2 Responses to Head to Head: the ethics of vaccine passports and COVID passes

  • Pavel Novak says:

    COVID shows our mental approach and technological progress. Can we imagine any politician in 1990 to talk about lockdowns or vaccine passports? Hardly.
    Because at that times freedom was prefered. But no more today. We are fed up with freedom because it needs to make our own desicions or to carry a burden of our own responsibility. Therefore it is more COMFORTABLE to rely on the political leaders. They tell us what to do, they tell us how we should decide. They will be responsible for our happiness. That is why we more appreciate SAFETY, not freedom.

    This process was started in 9/11 2001. Together with the fall of the Twins also the believe to freedom started to decline. We again started to think that politics has to take care of us, the politics prevents us from danger.
    COVID is just the culmination of this way of thinking that leads gradually to the tyranny.

    Please remember: we yield to the tyranny because we are not courageous enough to take responsibility for our own decisions.

  • Amy Scanlon says:

    One thing is that vaccine passports aren’t entirely new. Of course, in the past they tended to be either more limited in scope such as the ones for international travel, more decentralized such as job, school, military/police, civil employee and other requirements, and/or best of all the use of smallpox vaccine scars as a “passport” meant that there was no other personal information involved: though I’ve heard stories from Boston in the 1920’s about older woman “from the Victorian era” huffing at this and saying a lady shouldn’t have to show her arm like that.

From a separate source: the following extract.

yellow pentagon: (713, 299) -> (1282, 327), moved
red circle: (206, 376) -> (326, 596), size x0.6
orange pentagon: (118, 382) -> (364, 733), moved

    That said, I would argue that the privacy concerns of these news passports utterly pale next to the effect that mandatory masks, lockdowns, social distancing, and school closures have had not only on our direct personal freedom, but also on matter of Civil Society (which does need some “face to face” elements to thrive), public transit (climate change folks!!!), and education- distance learning allows very little in the way of group projects or hands on learning, class discussions may be more constrained, and younger students in particular mostly don’t do very well without the structure of the class and often find the home environmental with parents, grandparents, siblings, pets etc doing whatever to be distracting.

    And while there was a point about minimal benefit to transmssion. Thankfully, that may change soon as second and third generation vaccines include more options with multi-strain, mucosal, and “broad spectrum” immunity. It could soon be the case that “fully vaccinated” will mean having at least one vaccine with a mucosal element and perhaps multi-strain boosters.

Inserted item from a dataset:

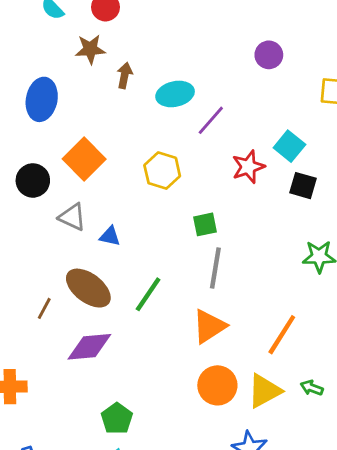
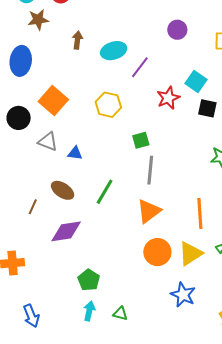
brown star: (90, 49) -> (38, 20), moved
purple circle: (269, 55) -> (177, 30), moved
brown ellipse: (88, 288) -> (63, 190), size x0.7
orange line: (282, 335) -> (200, 213), turned -32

    That said, I would definitely argue that the basic vaccine passport should be paper based. If a person wants to put that on their phone, there should be some options such as taking a piciture, or getting a QC code verified among others.

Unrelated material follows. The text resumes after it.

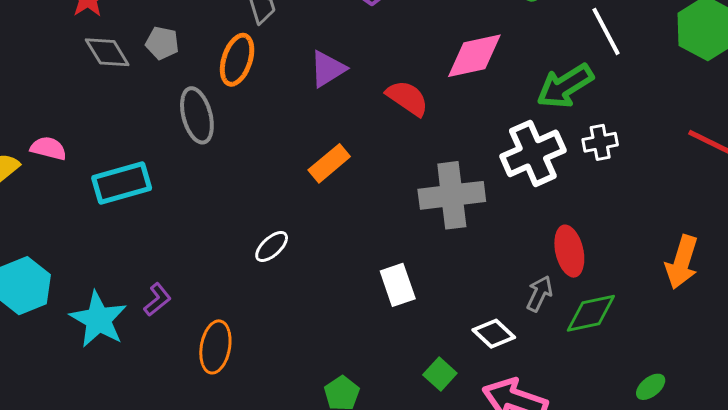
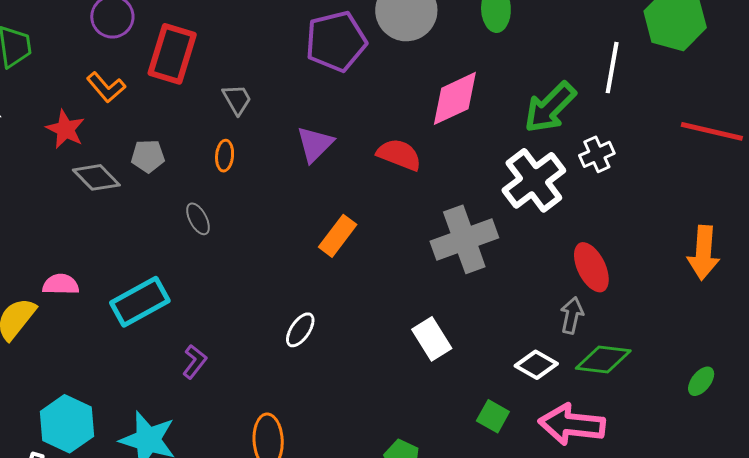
white line: (606, 31) -> (612, 68), moved, turned 51
orange ellipse: (237, 60) -> (225, 156), size x0.6
gray ellipse: (197, 115) -> (198, 219), size x0.6
purple L-shape: (157, 300) -> (195, 362), moved
green diamond: (591, 313) -> (603, 360), moved, turned 32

    My ideal scenario would be for each country to have its own localized system-no central database- where local official can check the person’s proof of vaccination and give a hard copy card with the same info as a Driver’s License or similar IDs, an Expiration Date, the certification date, and an indicator that this person was either declared fully vaccinated on that date or has a valid medical exemption. That way you could have public employees that have been trained in handling and protecting private medical information by the laws of all relevant or potentially relevant jusridications.

    Once a person has that basic card there should be cheap and easy ways to a second copy (to keep one at home with actual vaccine records), to get card that can be temporarily attached to any passports or other licenses, and some protected electronic options. Even putting a photo on one’s basic passport card and putting it on one’s ID Phone (which a lot of people do with their passports or Driver’s license) should be acceptable as long as the relevant information is clear enough.

    In the future perhaps the scope these mandates and passports will recede into the background. They may be required for school, work, travel, but not for every time you enter a public place. Meanwhile, the good of society really depends on bringing back certain elements of normalcy. Some of these privacy concerns are valid and will need to be addressed but they should not be a show-stopper. That one can go into a public place with a reasonable expectation that most of the people around you are vaccinated for the virus includes not jsut the medically vulnerable, but also citizens who have an interest in being able to interact with other people as they once did.